My wolf sighed happily that she was in my arms and safe. I wrapped my arms around my mate and absentmindedly rubbed her tummy. I wondered how many pups we were having. I kissed her cheek. “What are you dping here Ali, you should be resting?” I said but not so ready to let go if she decided to go back and rest.
“Well,” she replied as if nothing crazy has happened in the past hour or so. “ I can’t rest when I’m worried about you, or our pups that I have to take care of, or when your crying your eyes out and the only blood source I have on this earth left me in a house of people I met a day ago when he knows I have abandonment issues!” she finished with a giving me a glare.
I couldn’t help the chuckle that left me lips as she was trying so hard to be mad, but looked more like a kitten imitating a lion, she couldn’t pull it off.
Her words actually processed in my brain as I realized what she said.

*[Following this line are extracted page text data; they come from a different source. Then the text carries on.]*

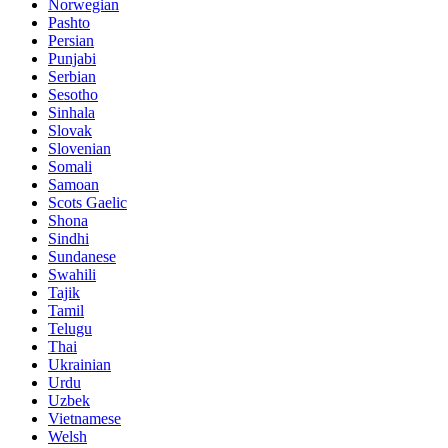
Norwegian
Pashto
Persian
Punjabi
Serbian
Sesotho
Sinhala
Slovak
Slovenian
Somali
Samoan
Scots Gaelic
Shona
Sindhi
Sundanese
Swahili
Tajik
Tamil
Telugu
Thai
Ukrainian
Urdu
Uzbek
Vietnamese
Welsh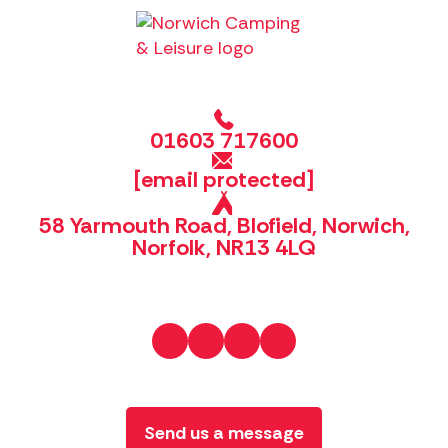
01603 717600
[email protected]
58 Yarmouth Road, Blofield, Norwich,
Norfolk, NR13 4LQ
Send us a message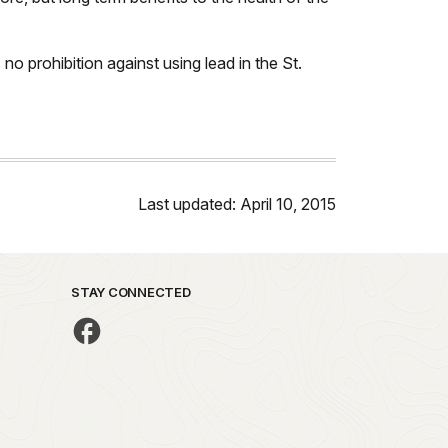
no prohibition against using lead in the St.
Last updated: April 10, 2015
STAY CONNECTED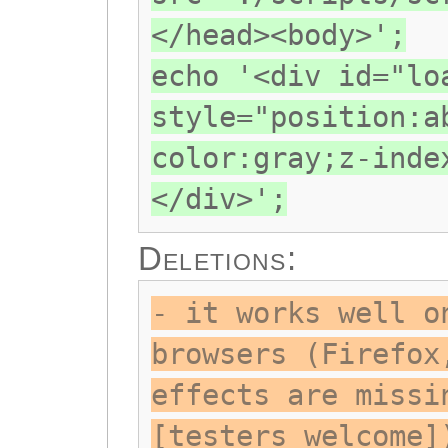
</head><body>';
echo '<div id="lo
style="position:a
color:gray;z-inde
</div>';
Deletions:
- it works well o
browsers (Firefox
effects are missi
[testers welcome]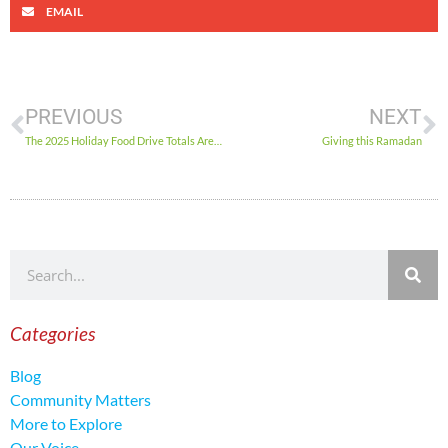
EMAIL
PREVIOUS
NEXT
The 2025 Holiday Food Drive Totals Are In!
Giving this Ramadan
Categories
Blog
Community Matters
More to Explore
Our Voice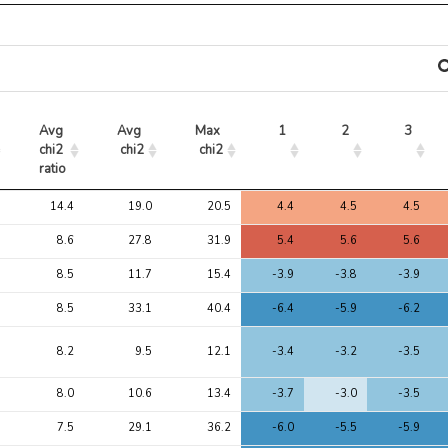
Avg 
Avg 
Max 
1
2
3
chi2 
chi2
chi2
ratio
Avg 
Avg 
Max 
1
2
3
14.4
19.0
20.5
4.4
4.5
4.5
chi2 
chi2
chi2
ratio
8.6
27.8
31.9
5.4
5.6
5.6
8.5
11.7
15.4
-3.9
-3.8
-3.9
8.5
33.1
40.4
-6.4
-5.9
-6.2
8.2
9.5
12.1
-3.4
-3.2
-3.5
8.0
10.6
13.4
-3.7
-3.0
-3.5
7.5
29.1
36.2
-6.0
-5.5
-5.9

The chuckling stopped and the color drained from my face. My heart was beating out of my chest I was surprised she didn’t hear it. “How did you find out?” I asked. She shrugged again. “I have a little bump in my perfectly toned body and trust that scared the daylight out of me, I thought I was getting fat. Also we didn’t use protection, and well the easiest and most simple way I found out was that you’re dad told me.” She said.
“M-my dad…t-told you?” I stuttered feeling a little scared as to how he managed that. She smiled and taped her head. “Necromancer remember?” I nodded. Dang this is soo, the longest day of my life.